Below are the Specific Aims for our National Institutes of Health funded Research:
Our goal is to understand the mechanism by which calcium modulates the size and shape of ciliary and flagellar bends to control motility. This modulation must include regulation of dynein activity on specific subsets of doublet microtubules. We have demonstrated that calmodulin (CaM) is a key calcium sensor anchored to the axoneme, and that the radial spokes and central apparatus are fundamental components of the calcium control system (Smith, 2002; Wargo et al., 2004). The challenge is to determine the precise localization of CaM within the axoneme and to define the role of the central apparatus and radial spokes in CaM-mediated regulation of motility. During the previous funding period, we took advantage of the structural, functional, and biochemical approaches Chlamydomonas offers and made significance progress towards meeting this challenge. We identified three conserved complexes that exhibit calcium dependent CaM binding; two are associated with the central apparatus, and one is associated with the radial spokes (Dymek and Smith, 2007; Wargo et al., 2005). Importantly, our functional and structural studies demonstrate that these complexes play a role in controlling dynein-driven microtubule sliding (Dymek and Smith, 2007; Wargo et al., 2005; Wargo et al., 2004; Wargo and Smith, 2003). The proposed experiments are designed to test the hypothesis that the CaM-binding proteins we identified are part of a signal transduction network that alters motility in response to changes in intraflagellar calcium. Our working model is that calcium dependent CaM binding acts as a molecular switch, modifying specific protein interactions that ultimately regulate dynein-driven microtubule sliding.

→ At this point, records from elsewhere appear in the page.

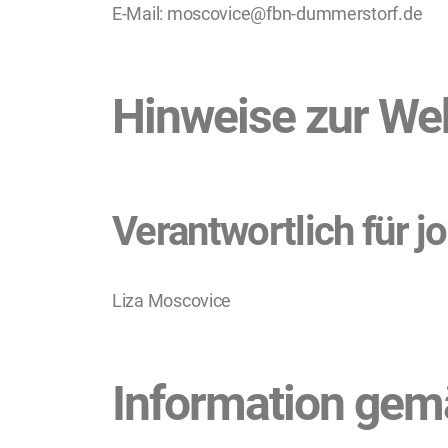
E-Mail: moscovice@fbn-dummerstorf.de
Hinweise zur We
Verantwortlich für jo
Liza Moscovice
Information ge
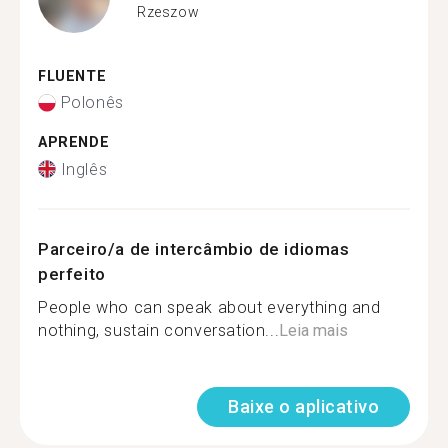
Rzeszow
FLUENTE
Polonês
APRENDE
Inglês
Parceiro/a de intercâmbio de idiomas
perfeito
People who can speak about everything and
nothing, sustain conversation...
Leia mais
Baixe o aplicativo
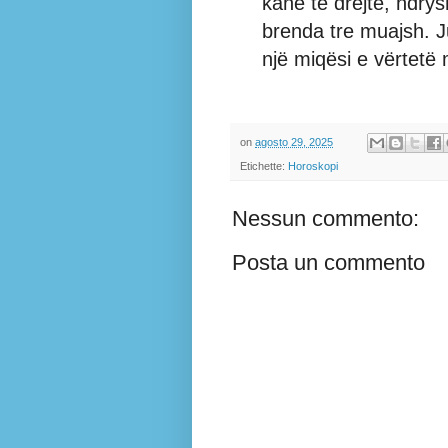
kanë të drejtë, ndrys
brenda tre muajsh. J
një miqësi e vërtetë 
on
agosto 29, 2025
Etichette:
Horoskopi
Nessun commento:
Posta un commento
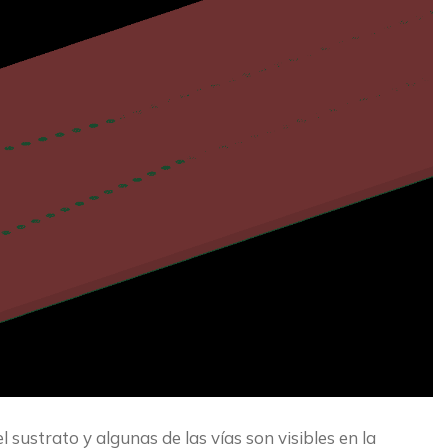
 sustrato y algunas de las vías son visibles en la 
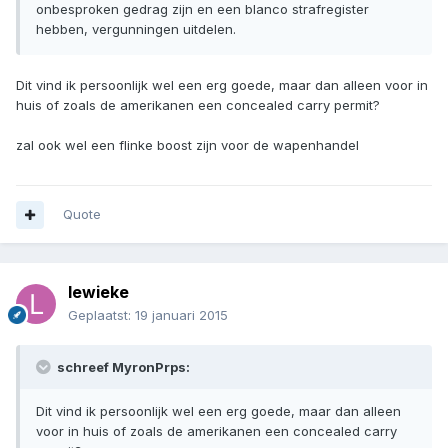
onbesproken gedrag zijn en een blanco strafregister
hebben, vergunningen uitdelen.
Dit vind ik persoonlijk wel een erg goede, maar dan alleen voor in
huis of zoals de amerikanen een concealed carry permit?
zal ook wel een flinke boost zijn voor de wapenhandel
Quote
lewieke
Geplaatst:
19 januari 2015
schreef MyronPrps:
Dit vind ik persoonlijk wel een erg goede, maar dan alleen
voor in huis of zoals de amerikanen een concealed carry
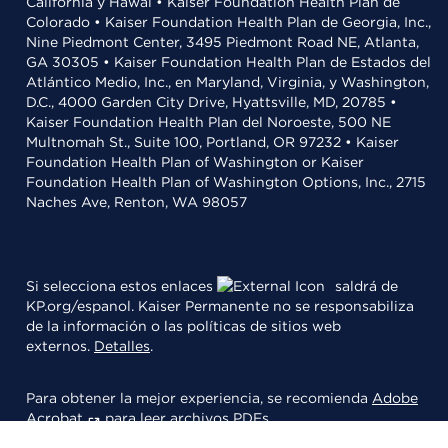
California y Hawái • Kaiser Foundation Health Plan de
Colorado • Kaiser Foundation Health Plan de Georgia, Inc.,
Nine Piedmont Center, 3495 Piedmont Road NE, Atlanta,
GA 30305 • Kaiser Foundation Health Plan de Estados del
Atlántico Medio, Inc., en Maryland, Virginia, y Washington,
D.C., 4000 Garden City Drive, Hyattsville, MD, 20785 •
Kaiser Foundation Health Plan del Noroeste, 500 NE
Multnomah St., Suite 100, Portland, OR 97232 • Kaiser
Foundation Health Plan of Washington or Kaiser
Foundation Health Plan of Washington Options, Inc., 2715
Naches Ave, Renton, WA 98057
Si selecciona estos enlaces
saldrá de
KP.org/espanol. Kaiser Permanente no se responsabiliza
de la información o las políticas de sitios web
externos.
Detalles
.
Para obtener la mejor experiencia, se recomienda
Adobe
Acrobat
para leer archivos PDFs.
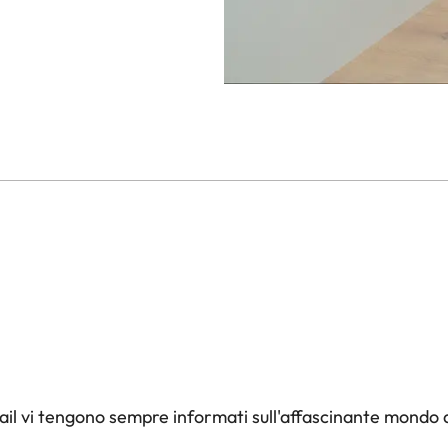
il vi tengono sempre informati sull'affascinante mondo d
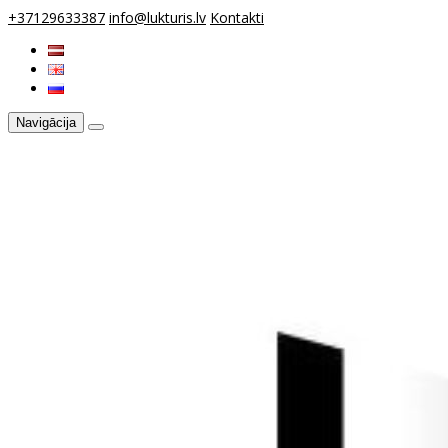
+37129633387
info@lukturis.lv
Kontakti
Navigācija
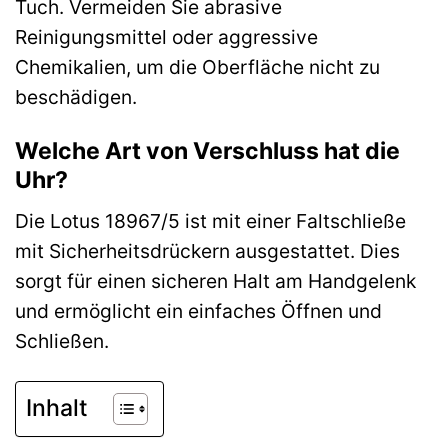
Tuch. Vermeiden Sie abrasive
Reinigungsmittel oder aggressive
Chemikalien, um die Oberfläche nicht zu
beschädigen.
Welche Art von Verschluss hat die
Uhr?
Die Lotus 18967/5 ist mit einer Faltschließe
mit Sicherheitsdrückern ausgestattet. Dies
sorgt für einen sicheren Halt am Handgelenk
und ermöglicht ein einfaches Öffnen und
Schließen.
Inhalt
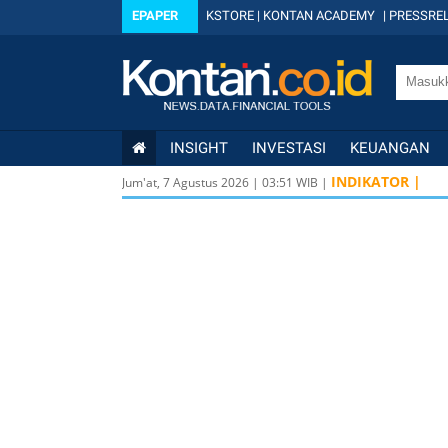
EPAPER
KSTORE
|
KONTAN ACADEMY
|
PRESSREL
INSIGHT
INVESTASI
KEUANGAN
INDIKATOR |
Jum'at, 7 Agustus 2026
|
03
:
51
WIB |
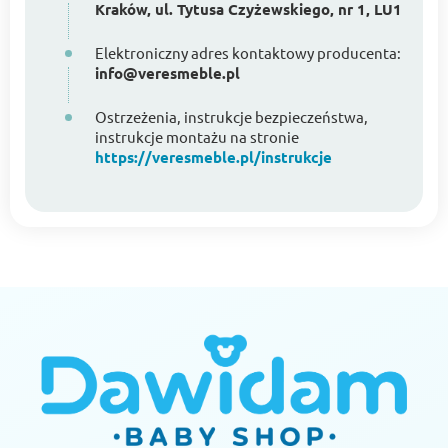
Kraków, ul. Tytusa Czyżewskiego, nr 1, LU1
Elektroniczny adres kontaktowy producenta:
info@veresmeble.pl
Ostrzeżenia, instrukcje bezpieczeństwa,
instrukcje montażu na stronie
https://veresmeble.pl/instrukcje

Aim 1: Develop strains with defects in CaM interactors
We will employ three different strategies for generating mutant strains with defects in CaM binding proteins. Our strategies include methods for knock-out or knock-down of gene expression as well as the generation of point mutants which fail to bind CaM. We will analyze these mutants by any or a combination of the following: assessment of the phototaxis and photoshock responses, high speed motion analysis of beating flagella, analysis of dynein-driven microtubule sliding, and structural analyses using electron microscopy. These mutants will play a prominent role in testing hypotheses outlined in Aims 2 and 3.
Aim 2: Test the hypothesis that central apparatus associated CaM plays a role in modulating dynein activity on specific doublet microtubules.

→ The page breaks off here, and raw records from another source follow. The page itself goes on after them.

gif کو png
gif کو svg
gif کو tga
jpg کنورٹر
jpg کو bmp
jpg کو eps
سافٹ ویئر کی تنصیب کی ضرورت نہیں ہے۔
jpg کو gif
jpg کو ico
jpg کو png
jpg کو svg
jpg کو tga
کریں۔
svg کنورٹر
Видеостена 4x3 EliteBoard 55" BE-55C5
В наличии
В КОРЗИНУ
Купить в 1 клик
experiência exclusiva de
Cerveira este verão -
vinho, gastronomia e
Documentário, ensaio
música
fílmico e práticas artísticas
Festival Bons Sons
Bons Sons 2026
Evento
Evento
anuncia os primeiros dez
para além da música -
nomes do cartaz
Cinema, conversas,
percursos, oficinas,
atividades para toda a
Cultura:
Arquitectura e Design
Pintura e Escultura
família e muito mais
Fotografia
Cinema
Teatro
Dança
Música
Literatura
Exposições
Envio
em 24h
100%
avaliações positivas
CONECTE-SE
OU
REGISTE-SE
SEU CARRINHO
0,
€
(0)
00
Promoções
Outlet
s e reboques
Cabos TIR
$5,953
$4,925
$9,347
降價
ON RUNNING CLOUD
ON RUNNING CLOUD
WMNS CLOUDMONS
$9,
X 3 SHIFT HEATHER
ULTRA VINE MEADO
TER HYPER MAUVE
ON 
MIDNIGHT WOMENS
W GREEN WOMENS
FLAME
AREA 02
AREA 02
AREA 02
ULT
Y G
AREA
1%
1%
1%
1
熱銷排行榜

We have established that the C1 tubule of the central apparatus is involved in calcium-mediated control of dynein activity on specific doublet microtubules, and have identified at least two different CaM-associated complexes which localize to C1. One complex has a higher affinity for CaM in low calcium buffer and is more thoroughly characterized. We are in the process of characterizing the second complex which has a higher affinity for CaM in high calcium. We predict that the differential localization of CaM acts as a molecular switch for calcium-induced modulation of dynein activity on specific subsets of microtubules. To test this hypothesis we will first complete our characterization of the high calcium CaM interactors. Then, we will disrupt CaM binding to each complex and test for altered dynein activity using a combined structural and functional approach.
Aim 3: Test the hypothesis that the CSC is both a structural and functional component of a signal transduction pathway that modulates dynein activity.
One CaM-complex, the CSC, localizes to the base of the radial spokes and regulates dynein-driven microtubule sliding by a mechanism that includes inner dynein arm I1 as a key target. The experiments proposed in this Aim take advantage of a combination of biochemical and functional approaches to define a mechanism for CSC regulation of dynein activity, including determining the role of calcium sensitive CaM binding. This mechanism may include altering the activity of kinases and phosphatases known to affect dynein activity. In addition, we will determine if the CSC serves as both a structural and functional link between the spokes and inner dynein arm I1. Our results will not only provide information about the regulation of specific dynein subforms but also about the assembly and targeting of this regulatory complex.
These experiments address fundamental questions about the role of calcium in regulating ciliary and flagellar motility. The discovery that calcium channels are required for sperm hyperactivation and fertility in mammals highlights the significance of intraflagellar calcium in controlling motility (Qi et al., 2007). During the next funding period we have the potential to define a molecular mechanism for CaM–mediated signal transduction that includes specific protein-protein interactions acting as switches to locally alter dynein activity. Our studies also have the broader potential to define new principles for the targeting and anchoring of molecules that define the signal transduction pathways that regulate the dynein family of motors.